Entries taken from a collection:
.....

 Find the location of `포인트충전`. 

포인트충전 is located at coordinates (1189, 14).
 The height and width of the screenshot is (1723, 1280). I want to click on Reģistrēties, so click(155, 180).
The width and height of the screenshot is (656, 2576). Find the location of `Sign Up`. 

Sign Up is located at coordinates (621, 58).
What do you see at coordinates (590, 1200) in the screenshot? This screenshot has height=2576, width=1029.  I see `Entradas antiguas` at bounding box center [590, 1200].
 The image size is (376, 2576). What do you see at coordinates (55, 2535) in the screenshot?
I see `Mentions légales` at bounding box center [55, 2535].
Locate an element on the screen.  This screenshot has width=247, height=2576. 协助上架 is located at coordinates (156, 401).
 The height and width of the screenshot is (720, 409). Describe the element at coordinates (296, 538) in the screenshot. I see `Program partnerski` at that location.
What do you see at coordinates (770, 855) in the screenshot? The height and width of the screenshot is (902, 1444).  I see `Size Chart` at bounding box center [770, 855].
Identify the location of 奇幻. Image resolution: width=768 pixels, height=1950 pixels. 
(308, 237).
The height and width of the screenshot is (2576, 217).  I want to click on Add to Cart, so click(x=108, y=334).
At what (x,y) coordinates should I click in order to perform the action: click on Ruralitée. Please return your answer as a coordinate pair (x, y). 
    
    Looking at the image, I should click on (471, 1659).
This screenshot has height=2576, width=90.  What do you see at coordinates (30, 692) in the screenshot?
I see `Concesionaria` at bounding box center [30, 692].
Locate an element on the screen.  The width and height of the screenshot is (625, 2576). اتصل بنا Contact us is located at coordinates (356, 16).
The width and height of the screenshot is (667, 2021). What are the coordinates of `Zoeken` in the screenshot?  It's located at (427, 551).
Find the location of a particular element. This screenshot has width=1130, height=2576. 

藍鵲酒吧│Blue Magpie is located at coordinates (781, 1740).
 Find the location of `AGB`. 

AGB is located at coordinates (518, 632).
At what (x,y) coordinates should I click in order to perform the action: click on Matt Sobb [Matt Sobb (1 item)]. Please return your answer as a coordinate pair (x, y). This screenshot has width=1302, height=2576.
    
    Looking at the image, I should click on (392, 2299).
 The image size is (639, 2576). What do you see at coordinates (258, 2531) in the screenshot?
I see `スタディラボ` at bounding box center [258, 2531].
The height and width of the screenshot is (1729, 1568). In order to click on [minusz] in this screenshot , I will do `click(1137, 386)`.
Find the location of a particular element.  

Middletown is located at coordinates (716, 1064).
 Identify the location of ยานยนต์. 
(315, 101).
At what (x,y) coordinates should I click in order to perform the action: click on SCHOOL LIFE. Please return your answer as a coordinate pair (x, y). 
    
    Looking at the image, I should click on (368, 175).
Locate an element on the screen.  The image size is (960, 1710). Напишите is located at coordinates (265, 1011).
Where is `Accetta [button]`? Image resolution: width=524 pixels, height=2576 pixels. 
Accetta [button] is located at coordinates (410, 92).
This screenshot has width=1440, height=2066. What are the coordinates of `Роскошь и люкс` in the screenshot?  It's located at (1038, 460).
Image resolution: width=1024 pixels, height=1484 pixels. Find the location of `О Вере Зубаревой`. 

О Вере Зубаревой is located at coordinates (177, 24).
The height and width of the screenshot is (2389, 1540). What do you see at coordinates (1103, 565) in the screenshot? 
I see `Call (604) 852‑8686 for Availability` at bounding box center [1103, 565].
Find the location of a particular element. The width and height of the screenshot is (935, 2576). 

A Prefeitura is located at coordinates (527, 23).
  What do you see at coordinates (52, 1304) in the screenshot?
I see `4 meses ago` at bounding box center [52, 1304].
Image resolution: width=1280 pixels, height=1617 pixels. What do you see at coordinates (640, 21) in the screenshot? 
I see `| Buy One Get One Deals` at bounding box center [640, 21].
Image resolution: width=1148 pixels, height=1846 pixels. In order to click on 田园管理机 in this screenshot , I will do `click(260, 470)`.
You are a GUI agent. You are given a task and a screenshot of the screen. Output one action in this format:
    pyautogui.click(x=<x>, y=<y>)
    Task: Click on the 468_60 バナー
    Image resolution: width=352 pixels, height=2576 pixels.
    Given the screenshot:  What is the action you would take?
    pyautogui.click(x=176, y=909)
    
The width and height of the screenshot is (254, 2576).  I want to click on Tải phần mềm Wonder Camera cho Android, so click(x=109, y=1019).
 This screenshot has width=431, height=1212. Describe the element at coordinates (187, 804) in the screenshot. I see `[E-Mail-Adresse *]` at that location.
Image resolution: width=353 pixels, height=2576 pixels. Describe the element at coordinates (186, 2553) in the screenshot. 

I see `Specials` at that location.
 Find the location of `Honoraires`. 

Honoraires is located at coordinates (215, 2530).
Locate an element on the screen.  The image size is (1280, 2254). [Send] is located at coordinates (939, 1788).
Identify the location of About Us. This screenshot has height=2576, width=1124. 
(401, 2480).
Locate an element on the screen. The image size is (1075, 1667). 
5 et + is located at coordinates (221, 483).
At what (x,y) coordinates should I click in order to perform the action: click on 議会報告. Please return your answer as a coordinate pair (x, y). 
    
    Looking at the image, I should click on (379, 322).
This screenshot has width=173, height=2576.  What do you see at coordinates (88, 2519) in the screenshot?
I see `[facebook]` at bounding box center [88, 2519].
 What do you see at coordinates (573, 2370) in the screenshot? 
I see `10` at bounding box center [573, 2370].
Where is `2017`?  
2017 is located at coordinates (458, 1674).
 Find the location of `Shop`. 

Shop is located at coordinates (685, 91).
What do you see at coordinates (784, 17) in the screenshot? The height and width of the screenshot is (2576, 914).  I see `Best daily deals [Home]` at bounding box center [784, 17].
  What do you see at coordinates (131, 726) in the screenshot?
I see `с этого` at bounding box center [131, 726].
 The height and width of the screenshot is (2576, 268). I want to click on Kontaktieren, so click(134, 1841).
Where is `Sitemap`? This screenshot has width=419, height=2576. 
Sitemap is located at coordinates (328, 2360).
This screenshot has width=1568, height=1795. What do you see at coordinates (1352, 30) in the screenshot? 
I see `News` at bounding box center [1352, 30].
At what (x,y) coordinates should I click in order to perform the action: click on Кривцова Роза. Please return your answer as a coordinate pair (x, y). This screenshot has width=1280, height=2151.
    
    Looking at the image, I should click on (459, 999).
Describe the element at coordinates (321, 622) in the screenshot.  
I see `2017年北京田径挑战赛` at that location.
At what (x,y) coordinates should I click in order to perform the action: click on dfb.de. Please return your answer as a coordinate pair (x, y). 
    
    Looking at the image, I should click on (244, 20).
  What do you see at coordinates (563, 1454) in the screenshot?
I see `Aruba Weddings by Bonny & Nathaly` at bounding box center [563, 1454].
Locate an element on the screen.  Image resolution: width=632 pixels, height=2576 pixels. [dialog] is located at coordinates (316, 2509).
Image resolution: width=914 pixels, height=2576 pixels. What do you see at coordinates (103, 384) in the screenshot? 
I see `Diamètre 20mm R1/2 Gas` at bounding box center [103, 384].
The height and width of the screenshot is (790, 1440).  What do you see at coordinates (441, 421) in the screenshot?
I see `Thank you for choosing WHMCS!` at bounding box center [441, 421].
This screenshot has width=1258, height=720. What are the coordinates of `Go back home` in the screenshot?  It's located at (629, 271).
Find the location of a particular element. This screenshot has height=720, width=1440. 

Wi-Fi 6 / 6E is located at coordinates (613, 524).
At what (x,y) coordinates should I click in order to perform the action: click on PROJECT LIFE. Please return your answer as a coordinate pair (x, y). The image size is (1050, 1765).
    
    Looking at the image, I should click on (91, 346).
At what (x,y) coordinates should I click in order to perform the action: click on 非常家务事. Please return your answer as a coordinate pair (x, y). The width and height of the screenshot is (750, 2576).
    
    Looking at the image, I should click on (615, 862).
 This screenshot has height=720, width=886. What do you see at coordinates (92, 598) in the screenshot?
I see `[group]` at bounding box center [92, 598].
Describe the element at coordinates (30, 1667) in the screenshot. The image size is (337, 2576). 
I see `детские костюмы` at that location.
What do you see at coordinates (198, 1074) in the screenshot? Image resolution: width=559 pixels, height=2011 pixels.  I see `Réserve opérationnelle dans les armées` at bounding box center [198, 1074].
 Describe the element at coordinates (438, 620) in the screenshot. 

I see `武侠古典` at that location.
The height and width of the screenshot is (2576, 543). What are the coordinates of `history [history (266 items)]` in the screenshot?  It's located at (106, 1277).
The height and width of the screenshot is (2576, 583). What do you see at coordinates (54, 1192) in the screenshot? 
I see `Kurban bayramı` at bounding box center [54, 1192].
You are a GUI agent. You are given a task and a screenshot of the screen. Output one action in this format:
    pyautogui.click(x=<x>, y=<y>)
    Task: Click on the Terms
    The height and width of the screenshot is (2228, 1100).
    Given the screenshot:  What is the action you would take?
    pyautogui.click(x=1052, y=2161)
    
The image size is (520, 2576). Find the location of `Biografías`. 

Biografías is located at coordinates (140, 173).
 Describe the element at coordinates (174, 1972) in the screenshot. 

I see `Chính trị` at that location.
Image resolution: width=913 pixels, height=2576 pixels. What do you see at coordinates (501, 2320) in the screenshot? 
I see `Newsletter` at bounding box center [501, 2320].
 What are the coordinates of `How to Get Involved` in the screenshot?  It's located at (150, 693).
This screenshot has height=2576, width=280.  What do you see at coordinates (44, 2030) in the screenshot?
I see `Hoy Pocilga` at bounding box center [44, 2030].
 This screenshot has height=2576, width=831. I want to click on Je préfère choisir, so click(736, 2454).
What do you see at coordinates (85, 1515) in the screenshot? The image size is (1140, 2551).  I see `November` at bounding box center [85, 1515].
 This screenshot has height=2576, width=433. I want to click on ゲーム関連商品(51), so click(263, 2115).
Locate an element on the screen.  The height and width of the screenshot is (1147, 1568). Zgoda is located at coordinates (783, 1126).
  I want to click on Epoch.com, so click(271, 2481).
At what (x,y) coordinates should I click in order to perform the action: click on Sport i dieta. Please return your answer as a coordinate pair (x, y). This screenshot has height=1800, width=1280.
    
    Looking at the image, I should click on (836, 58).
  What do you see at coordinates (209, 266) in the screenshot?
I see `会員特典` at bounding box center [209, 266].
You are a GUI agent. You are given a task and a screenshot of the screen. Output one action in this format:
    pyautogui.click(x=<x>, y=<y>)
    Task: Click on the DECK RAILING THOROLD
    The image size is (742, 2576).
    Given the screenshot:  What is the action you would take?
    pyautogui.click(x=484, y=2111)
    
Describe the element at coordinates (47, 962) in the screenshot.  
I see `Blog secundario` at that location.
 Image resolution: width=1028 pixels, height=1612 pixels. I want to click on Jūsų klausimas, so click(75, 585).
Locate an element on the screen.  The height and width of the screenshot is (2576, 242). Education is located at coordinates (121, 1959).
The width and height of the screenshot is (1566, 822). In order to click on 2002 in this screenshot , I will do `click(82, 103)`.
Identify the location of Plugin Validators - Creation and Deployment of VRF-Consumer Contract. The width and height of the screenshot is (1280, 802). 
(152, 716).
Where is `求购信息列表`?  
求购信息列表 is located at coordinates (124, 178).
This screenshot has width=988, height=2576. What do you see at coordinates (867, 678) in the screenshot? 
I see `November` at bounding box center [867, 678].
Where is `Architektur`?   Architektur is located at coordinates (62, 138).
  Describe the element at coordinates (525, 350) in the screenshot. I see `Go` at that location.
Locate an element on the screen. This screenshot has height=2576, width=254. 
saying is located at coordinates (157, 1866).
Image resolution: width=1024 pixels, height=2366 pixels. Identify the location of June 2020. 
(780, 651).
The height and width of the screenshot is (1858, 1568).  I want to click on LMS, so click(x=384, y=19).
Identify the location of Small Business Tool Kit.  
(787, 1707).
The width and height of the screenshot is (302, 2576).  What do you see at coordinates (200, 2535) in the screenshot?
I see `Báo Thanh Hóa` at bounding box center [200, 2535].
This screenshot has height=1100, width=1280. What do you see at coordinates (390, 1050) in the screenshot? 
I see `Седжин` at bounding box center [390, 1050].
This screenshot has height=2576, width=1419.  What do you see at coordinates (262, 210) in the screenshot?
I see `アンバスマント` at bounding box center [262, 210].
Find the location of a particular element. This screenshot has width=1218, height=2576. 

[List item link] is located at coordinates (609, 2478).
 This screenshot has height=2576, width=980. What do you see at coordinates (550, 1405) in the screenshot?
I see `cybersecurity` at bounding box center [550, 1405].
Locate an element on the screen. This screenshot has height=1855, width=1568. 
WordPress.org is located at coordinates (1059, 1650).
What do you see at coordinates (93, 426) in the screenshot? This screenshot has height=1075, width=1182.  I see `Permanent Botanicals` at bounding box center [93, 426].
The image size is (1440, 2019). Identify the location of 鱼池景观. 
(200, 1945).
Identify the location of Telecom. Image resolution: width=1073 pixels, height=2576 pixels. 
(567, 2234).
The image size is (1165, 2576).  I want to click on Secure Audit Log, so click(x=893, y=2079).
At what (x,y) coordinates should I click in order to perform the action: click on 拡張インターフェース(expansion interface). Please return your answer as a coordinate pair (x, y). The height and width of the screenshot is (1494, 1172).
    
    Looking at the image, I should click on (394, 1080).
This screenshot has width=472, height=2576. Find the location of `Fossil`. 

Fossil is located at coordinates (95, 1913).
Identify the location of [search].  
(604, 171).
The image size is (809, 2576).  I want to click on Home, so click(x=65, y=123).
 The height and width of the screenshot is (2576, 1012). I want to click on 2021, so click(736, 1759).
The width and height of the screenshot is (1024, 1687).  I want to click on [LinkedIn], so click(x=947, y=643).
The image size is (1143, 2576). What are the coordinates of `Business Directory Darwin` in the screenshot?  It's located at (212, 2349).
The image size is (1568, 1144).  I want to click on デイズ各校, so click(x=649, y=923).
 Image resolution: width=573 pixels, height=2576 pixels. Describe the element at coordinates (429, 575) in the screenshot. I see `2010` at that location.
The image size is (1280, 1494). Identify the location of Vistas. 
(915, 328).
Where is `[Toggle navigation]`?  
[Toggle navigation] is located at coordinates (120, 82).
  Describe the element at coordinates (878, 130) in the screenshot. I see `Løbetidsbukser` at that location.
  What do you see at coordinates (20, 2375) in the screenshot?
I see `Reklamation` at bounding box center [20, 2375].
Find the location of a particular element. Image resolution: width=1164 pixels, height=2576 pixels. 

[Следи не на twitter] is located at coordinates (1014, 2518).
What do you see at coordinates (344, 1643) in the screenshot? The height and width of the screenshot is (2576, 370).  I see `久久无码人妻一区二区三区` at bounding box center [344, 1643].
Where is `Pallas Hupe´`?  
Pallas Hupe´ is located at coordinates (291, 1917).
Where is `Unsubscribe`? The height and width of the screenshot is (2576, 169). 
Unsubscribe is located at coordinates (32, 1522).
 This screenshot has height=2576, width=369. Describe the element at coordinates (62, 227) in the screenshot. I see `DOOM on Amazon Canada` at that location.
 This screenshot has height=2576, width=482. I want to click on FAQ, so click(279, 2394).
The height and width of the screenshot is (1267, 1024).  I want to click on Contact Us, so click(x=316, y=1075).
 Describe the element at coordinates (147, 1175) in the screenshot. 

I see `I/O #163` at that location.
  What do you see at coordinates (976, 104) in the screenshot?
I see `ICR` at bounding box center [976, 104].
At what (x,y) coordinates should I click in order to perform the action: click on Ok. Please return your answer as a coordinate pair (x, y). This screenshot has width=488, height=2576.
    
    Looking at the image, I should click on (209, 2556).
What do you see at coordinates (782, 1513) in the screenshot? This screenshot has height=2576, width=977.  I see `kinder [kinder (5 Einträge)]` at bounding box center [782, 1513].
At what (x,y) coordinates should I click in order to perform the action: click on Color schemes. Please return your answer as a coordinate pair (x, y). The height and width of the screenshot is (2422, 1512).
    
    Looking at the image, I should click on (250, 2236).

.....

**Task instructions:** Nothing but the lines from the top of the records down to the line with "The width and height of the screenshot is (667, 2021)." belongs in the answer; repeat them exactly.

**Task result:**
 Find the location of `포인트충전`. 

포인트충전 is located at coordinates (1189, 14).
 The height and width of the screenshot is (1723, 1280). I want to click on Reģistrēties, so click(155, 180).
The width and height of the screenshot is (656, 2576). Find the location of `Sign Up`. 

Sign Up is located at coordinates (621, 58).
What do you see at coordinates (590, 1200) in the screenshot? This screenshot has height=2576, width=1029.  I see `Entradas antiguas` at bounding box center [590, 1200].
 The image size is (376, 2576). What do you see at coordinates (55, 2535) in the screenshot?
I see `Mentions légales` at bounding box center [55, 2535].
Locate an element on the screen.  This screenshot has width=247, height=2576. 协助上架 is located at coordinates (156, 401).
 The height and width of the screenshot is (720, 409). Describe the element at coordinates (296, 538) in the screenshot. I see `Program partnerski` at that location.
What do you see at coordinates (770, 855) in the screenshot? The height and width of the screenshot is (902, 1444).  I see `Size Chart` at bounding box center [770, 855].
Identify the location of 奇幻. Image resolution: width=768 pixels, height=1950 pixels. 
(308, 237).
The height and width of the screenshot is (2576, 217).  I want to click on Add to Cart, so click(x=108, y=334).
At what (x,y) coordinates should I click in order to perform the action: click on Ruralitée. Please return your answer as a coordinate pair (x, y). 
    
    Looking at the image, I should click on (471, 1659).
This screenshot has height=2576, width=90.  What do you see at coordinates (30, 692) in the screenshot?
I see `Concesionaria` at bounding box center [30, 692].
Locate an element on the screen.  The width and height of the screenshot is (625, 2576). اتصل بنا Contact us is located at coordinates (356, 16).
The width and height of the screenshot is (667, 2021). What are the coordinates of `Zoeken` in the screenshot?  It's located at (427, 551).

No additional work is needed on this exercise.